Ron again ran for the door, once again forgetting the defensive charms. He landed back first into the ground and cursed.
"You should get your soul sucked out for that, Potter!" Ron yelled. "After all that me and my family have done for you, you go and do this. You….you're a true monster!"
"Yes, Ron, a sexual beast," Harry said. He grinned at him. "But, I had to break it off. Don't worry, you can have leftovers….if I left anything leftover that is."

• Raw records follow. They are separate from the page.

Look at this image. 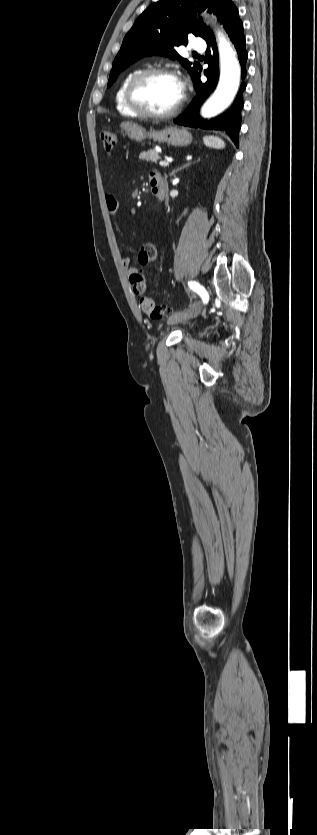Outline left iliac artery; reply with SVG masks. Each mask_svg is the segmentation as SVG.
<instances>
[{"mask_svg":"<svg viewBox=\"0 0 317 835\" xmlns=\"http://www.w3.org/2000/svg\"><path fill=\"white\" fill-rule=\"evenodd\" d=\"M188 285L193 291L199 294L200 297L204 299V301H208V293L200 283L196 281H189Z\"/></svg>","mask_w":317,"mask_h":835,"instance_id":"44dca946","label":"left iliac artery"}]
</instances>
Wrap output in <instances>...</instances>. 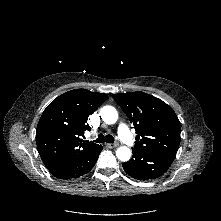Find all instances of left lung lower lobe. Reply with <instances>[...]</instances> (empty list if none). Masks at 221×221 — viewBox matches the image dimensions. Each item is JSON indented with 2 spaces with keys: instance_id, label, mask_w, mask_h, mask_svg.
<instances>
[{
  "instance_id": "1",
  "label": "left lung lower lobe",
  "mask_w": 221,
  "mask_h": 221,
  "mask_svg": "<svg viewBox=\"0 0 221 221\" xmlns=\"http://www.w3.org/2000/svg\"><path fill=\"white\" fill-rule=\"evenodd\" d=\"M133 156L123 163L125 172L138 180H152L160 177L172 164V158L132 149Z\"/></svg>"
}]
</instances>
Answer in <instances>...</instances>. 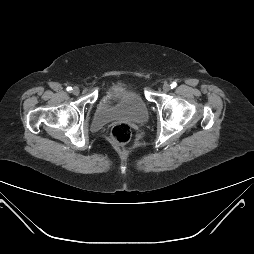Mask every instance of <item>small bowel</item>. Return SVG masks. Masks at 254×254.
<instances>
[{
  "label": "small bowel",
  "instance_id": "small-bowel-1",
  "mask_svg": "<svg viewBox=\"0 0 254 254\" xmlns=\"http://www.w3.org/2000/svg\"><path fill=\"white\" fill-rule=\"evenodd\" d=\"M116 91H117V90H116L115 88H110V89H109V92H110V93H115Z\"/></svg>",
  "mask_w": 254,
  "mask_h": 254
}]
</instances>
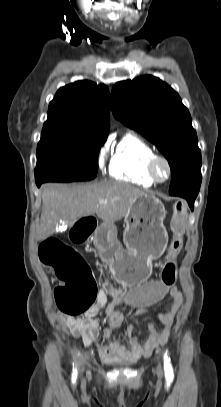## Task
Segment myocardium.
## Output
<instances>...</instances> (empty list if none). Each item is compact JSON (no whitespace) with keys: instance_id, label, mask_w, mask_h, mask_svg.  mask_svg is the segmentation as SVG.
Wrapping results in <instances>:
<instances>
[{"instance_id":"obj_1","label":"myocardium","mask_w":221,"mask_h":407,"mask_svg":"<svg viewBox=\"0 0 221 407\" xmlns=\"http://www.w3.org/2000/svg\"><path fill=\"white\" fill-rule=\"evenodd\" d=\"M159 162L164 163L167 168V176L165 179H160L156 173V167ZM147 173L155 183L163 184L169 181L172 176V165L168 158H166L165 156L155 154L148 161Z\"/></svg>"}]
</instances>
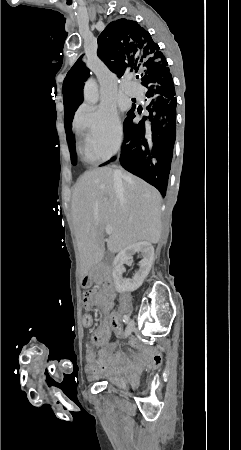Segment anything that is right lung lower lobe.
<instances>
[{
    "mask_svg": "<svg viewBox=\"0 0 241 450\" xmlns=\"http://www.w3.org/2000/svg\"><path fill=\"white\" fill-rule=\"evenodd\" d=\"M141 80L147 88L146 96L150 98L146 107L149 123L146 125L141 121L136 125L133 123L134 110L127 114L119 161L123 168L153 185L165 196L176 139L177 105L168 63L145 69ZM74 113L65 115L64 124L70 139L69 146L75 148L71 132Z\"/></svg>",
    "mask_w": 241,
    "mask_h": 450,
    "instance_id": "obj_1",
    "label": "right lung lower lobe"
}]
</instances>
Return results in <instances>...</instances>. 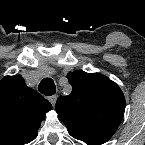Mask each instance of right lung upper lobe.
Instances as JSON below:
<instances>
[{
	"label": "right lung upper lobe",
	"mask_w": 145,
	"mask_h": 145,
	"mask_svg": "<svg viewBox=\"0 0 145 145\" xmlns=\"http://www.w3.org/2000/svg\"><path fill=\"white\" fill-rule=\"evenodd\" d=\"M51 103L21 75L0 80V145H26L37 137Z\"/></svg>",
	"instance_id": "obj_1"
}]
</instances>
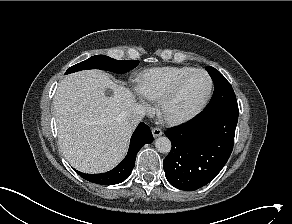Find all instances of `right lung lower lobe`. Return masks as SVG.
Returning <instances> with one entry per match:
<instances>
[{"mask_svg":"<svg viewBox=\"0 0 292 224\" xmlns=\"http://www.w3.org/2000/svg\"><path fill=\"white\" fill-rule=\"evenodd\" d=\"M153 136L150 128L141 122L134 131L127 156L111 171L101 174H85L75 170L82 178L100 185H114L123 182L130 175L135 165L138 151L146 143H151Z\"/></svg>","mask_w":292,"mask_h":224,"instance_id":"98d812e1","label":"right lung lower lobe"}]
</instances>
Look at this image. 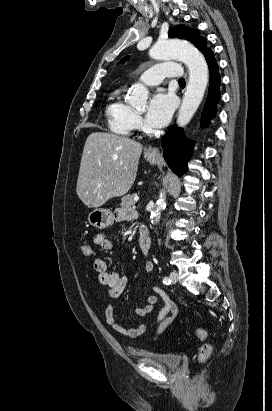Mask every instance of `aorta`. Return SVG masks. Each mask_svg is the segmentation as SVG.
Wrapping results in <instances>:
<instances>
[{"instance_id":"obj_1","label":"aorta","mask_w":272,"mask_h":411,"mask_svg":"<svg viewBox=\"0 0 272 411\" xmlns=\"http://www.w3.org/2000/svg\"><path fill=\"white\" fill-rule=\"evenodd\" d=\"M150 56L157 60L178 58L188 66L189 81L177 116L178 126L184 127L198 109L208 84L209 70L205 58L193 45L175 39L158 41L150 50ZM127 99L132 106L142 108L146 105L148 90L141 84H135L129 89ZM165 199L163 191L151 214L155 222L160 219Z\"/></svg>"}]
</instances>
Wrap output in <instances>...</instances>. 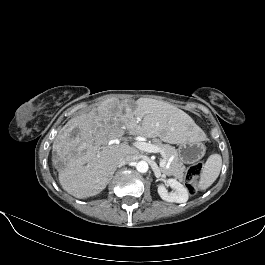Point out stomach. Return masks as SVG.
I'll list each match as a JSON object with an SVG mask.
<instances>
[{"mask_svg": "<svg viewBox=\"0 0 265 265\" xmlns=\"http://www.w3.org/2000/svg\"><path fill=\"white\" fill-rule=\"evenodd\" d=\"M205 153L204 145L197 141H185L178 147L179 160L185 164H193L200 160Z\"/></svg>", "mask_w": 265, "mask_h": 265, "instance_id": "stomach-1", "label": "stomach"}]
</instances>
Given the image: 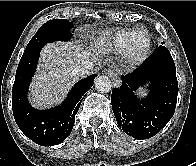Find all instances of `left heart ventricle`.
<instances>
[{
	"label": "left heart ventricle",
	"mask_w": 196,
	"mask_h": 166,
	"mask_svg": "<svg viewBox=\"0 0 196 166\" xmlns=\"http://www.w3.org/2000/svg\"><path fill=\"white\" fill-rule=\"evenodd\" d=\"M146 41V35L144 33H138L132 39L131 45L135 50H140L145 46Z\"/></svg>",
	"instance_id": "left-heart-ventricle-1"
}]
</instances>
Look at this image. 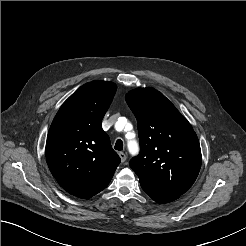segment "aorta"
I'll return each mask as SVG.
<instances>
[{
  "label": "aorta",
  "mask_w": 246,
  "mask_h": 246,
  "mask_svg": "<svg viewBox=\"0 0 246 246\" xmlns=\"http://www.w3.org/2000/svg\"><path fill=\"white\" fill-rule=\"evenodd\" d=\"M128 149L132 155H135L139 151L138 143L135 140H129Z\"/></svg>",
  "instance_id": "aorta-1"
}]
</instances>
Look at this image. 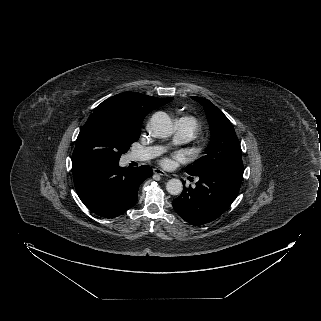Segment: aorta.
Instances as JSON below:
<instances>
[{
  "label": "aorta",
  "instance_id": "obj_1",
  "mask_svg": "<svg viewBox=\"0 0 321 321\" xmlns=\"http://www.w3.org/2000/svg\"><path fill=\"white\" fill-rule=\"evenodd\" d=\"M153 134L159 138H166L173 133V123L170 117L162 111L153 114L150 120ZM166 190L171 195H179L183 191V184L179 179H171L166 184Z\"/></svg>",
  "mask_w": 321,
  "mask_h": 321
}]
</instances>
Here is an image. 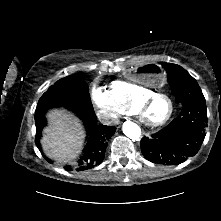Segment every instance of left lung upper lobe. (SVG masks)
Here are the masks:
<instances>
[{"label":"left lung upper lobe","mask_w":221,"mask_h":221,"mask_svg":"<svg viewBox=\"0 0 221 221\" xmlns=\"http://www.w3.org/2000/svg\"><path fill=\"white\" fill-rule=\"evenodd\" d=\"M162 65L168 73L169 84L178 102L184 105L205 99L198 83L185 69L171 63H163Z\"/></svg>","instance_id":"1"}]
</instances>
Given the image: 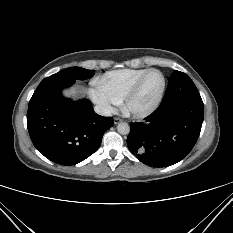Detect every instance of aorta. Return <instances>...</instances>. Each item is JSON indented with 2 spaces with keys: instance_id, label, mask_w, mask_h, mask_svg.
Returning <instances> with one entry per match:
<instances>
[{
  "instance_id": "1",
  "label": "aorta",
  "mask_w": 233,
  "mask_h": 233,
  "mask_svg": "<svg viewBox=\"0 0 233 233\" xmlns=\"http://www.w3.org/2000/svg\"><path fill=\"white\" fill-rule=\"evenodd\" d=\"M117 131L122 135H127L130 132V127L127 123L122 122L118 124Z\"/></svg>"
}]
</instances>
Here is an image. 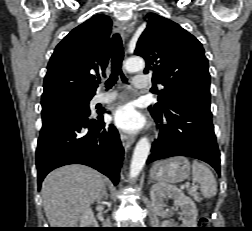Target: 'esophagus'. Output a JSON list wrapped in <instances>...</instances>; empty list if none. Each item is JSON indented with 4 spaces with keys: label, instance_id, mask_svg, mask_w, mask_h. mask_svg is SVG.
<instances>
[{
    "label": "esophagus",
    "instance_id": "obj_1",
    "mask_svg": "<svg viewBox=\"0 0 252 231\" xmlns=\"http://www.w3.org/2000/svg\"><path fill=\"white\" fill-rule=\"evenodd\" d=\"M115 28L118 32H120L122 38L125 40V31H124L125 26H124V24L120 21H116ZM120 139H121V142H122L124 149L126 151H128L130 149L131 145L133 144L135 138L133 136H129L124 133H120Z\"/></svg>",
    "mask_w": 252,
    "mask_h": 231
}]
</instances>
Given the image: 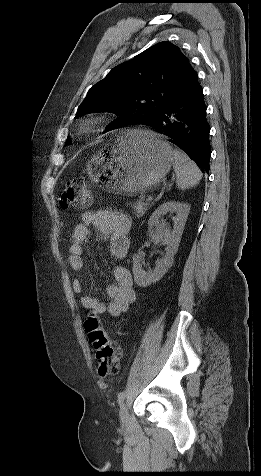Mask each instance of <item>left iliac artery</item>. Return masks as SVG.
<instances>
[{"instance_id": "left-iliac-artery-1", "label": "left iliac artery", "mask_w": 261, "mask_h": 476, "mask_svg": "<svg viewBox=\"0 0 261 476\" xmlns=\"http://www.w3.org/2000/svg\"><path fill=\"white\" fill-rule=\"evenodd\" d=\"M125 396H126V392H125V391L120 392V393L118 394V402L121 403V402L124 400Z\"/></svg>"}]
</instances>
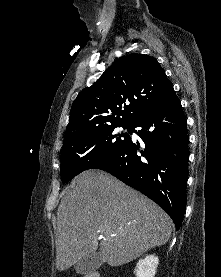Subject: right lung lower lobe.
I'll return each mask as SVG.
<instances>
[{
    "mask_svg": "<svg viewBox=\"0 0 221 277\" xmlns=\"http://www.w3.org/2000/svg\"><path fill=\"white\" fill-rule=\"evenodd\" d=\"M131 126L144 142V151L139 142L131 140L92 168L112 174L152 199L170 215L178 230L186 207L189 137L174 89ZM137 127L139 130H134Z\"/></svg>",
    "mask_w": 221,
    "mask_h": 277,
    "instance_id": "obj_1",
    "label": "right lung lower lobe"
}]
</instances>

"You think that you're so brave in that cage Potter, don't you?" Ron asked.
"It's rather cozy, yes," Harry commented. "Not as cozy as Hermione's pussy was before I wrecked her for life with all twelve inches."
There was a buzz and the regular Azkaban guards looked at Ron. There were human guards that were hired to keep an eye on the Dementors, independent from the Ministry. It was another measure that Harry arranged before he lost his mind.
Every one of them was female as well.
"We're sorry if he disturbed you, Mr. Potter," one of them said, her eyes narrowed towards Ron.
"Not at all, he was just saying goodbye, Kara," Harry said. Ron wasn't going to make that much of a scene right now, but he was. "Weren't you my old friend? My bosom buddy? My best mate who will be through everything with me, thick and thin."
Ron growled when the two guards lead him off. He actually would have rather taken his chances with the Dementors than these women.
"On second thought, I may be lying," Harry commented when Ron was out of an earshot.